Körfez ülkeleri ve bölgenin diğer ülkeleriyle işbirliğinin geliştirilmesini
arzu ettiklerine vurgu yapan Bilgiç, "Bölgenin istikrarı ve refahı için
Türkiye-Mısır ilişkileri çok önemli, Mısır aynı zamanda Türkiye'nin
Afrika'daki en büyük ticaret ortağı. Ortak tarih ve kültürel bağlarımız ile
halklarımız arasındaki temaslara önem atfediyoruz. Son olarak Türkiye ile
Mısır arasında TBMM'de bir dostluk grubu kuruldu. Dışişleri Bakan Yardımcımız
Sedat Önal mayıs ayında Kahire'deydi." diye konuştu.
Bilgiç, Mısır'la ilişkilerde kademeli bir süreçten söz edildiğini kaydederek,
"Amacımız gerek ikili gerek bölgesel konularda mutabık kaldığımız noktaları
artırmak ve ortak bir anlayış geliştirmek." değerlendirmesinde bulundu.

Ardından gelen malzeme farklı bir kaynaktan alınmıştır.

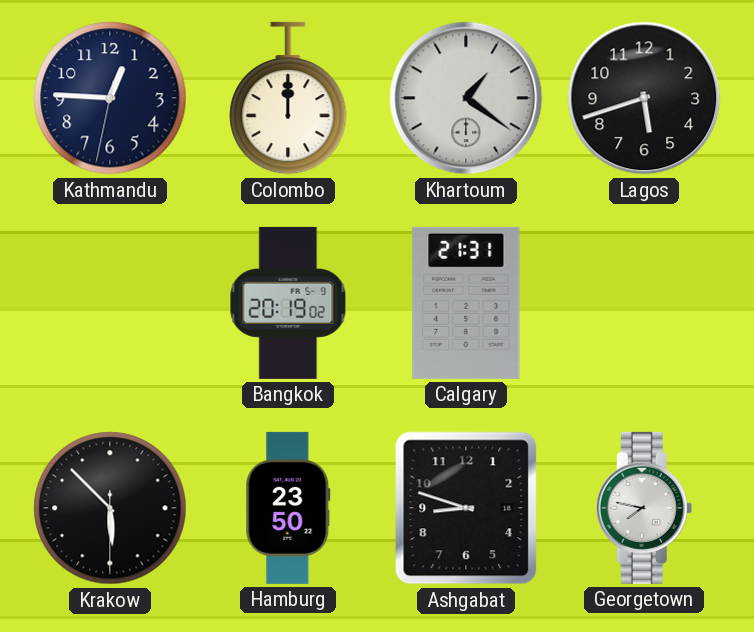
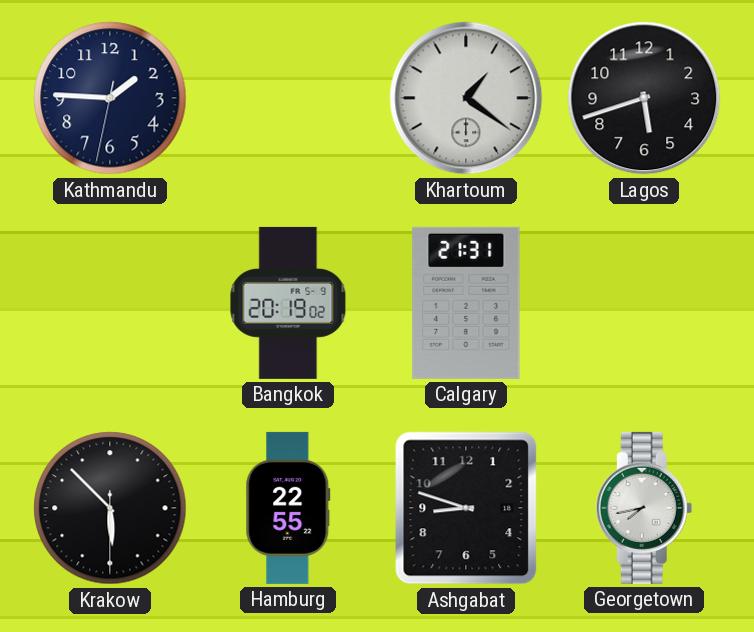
Kathmandu: 12:45 -> 1:45
Colombo: 12:00 -> none
Hamburg: 23:50 -> 22:55
Georgetown: 7:47 -> 7:43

Sözcü Bilgiç, Bireşik Arap Emirlikleri'yle de ilişkileri geliştirme yönünde
bir irade bulunduğunu ancak henüz bir ziyaretin bilgisi dahilinde olmadığını
belirtti.
Türkiye'nin Libya'daki siyasi sürece verdiği desteği hatırlatan Bilgiç,
Berlin'deki Libya konulu konferanstaki müzakerelerde önemli ölçüde mutabakat
sağlandığını belirterek, şunları söyledi:
"Ancak sahadaki gerçeklerle bağdaşmayan bazı maddelere yönelik çekincelerimizi
ortaya koyduk. Libya'da bulunan eğitmen ve danışmanlarımızın bölgesel ve
uluslararası platformlarda sorgulanmasına ve gayrimeşru paralı askerlerle aynı
kefeye konulmasına müsaade etmeyeceğimizi vurguladık ve bu nedenle bildirinin
bir maddesine şerh koyduk."
"Anlaşırsak Afgan hükümetiyle hukuki düzenleme yapmamız gerekecek"

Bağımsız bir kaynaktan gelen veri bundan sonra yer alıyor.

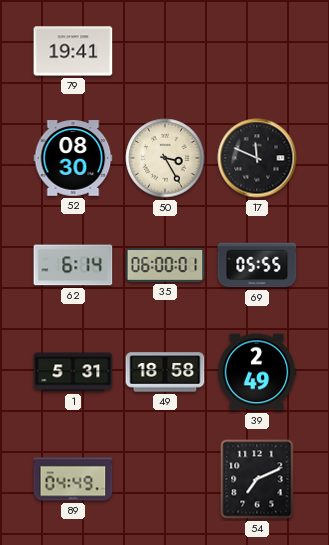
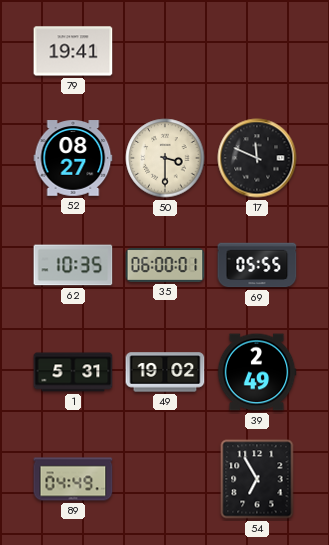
52: 08:30 -> 08:27
50: 3:25 -> 3:30
62: 6:14 -> 10:35
49: 18:58 -> 19:02
54: 7:11 -> 6:55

Bilgiç, ABD'li bir heyetin Afganistan'la ilgili görüşmeler için Ankara'da
bulunduğunu belirterek, NATO ve ABD'nin Afganistan'dan çekilme sürecinin devam
ettiğini kaydetti.
Afganistan'ın bu süreçte yalnız bırakılmamasına yönelik bir anlayışın var
olduğunu vurgulayan Bilgiç, bu kapsamda Kabil Havalimanının güvenliğinin de
sağlanmaya devam ettirilmesi konusunda bir yaklaşım bulunduğunu belirterek,
şunları söyledi:
"Havalimanının güvenliği sağlanması Afganistan için çok önemli. Eğer
havalimanı güvensiz olursa Afganistan'daki uluslararası kuruluşlar, diplomatik
temsilcilikler kalmayı sona erdirecek. Bazı büyükelçiliklerin kapandığına
ilişkin haberler de alıyoruz. Kabil havalimanının işletilmesinin ve
güvenliğinin sağlanmasının NATO Kararlı Destek Misyonu çerçevesinde Türkiye
tarafından yürütüldüğünü biliyorsunuz. Tabii bu misyonun sona ermesinden sonra
bu sorumluluğu devam ettirmeyi düşünüyoruz."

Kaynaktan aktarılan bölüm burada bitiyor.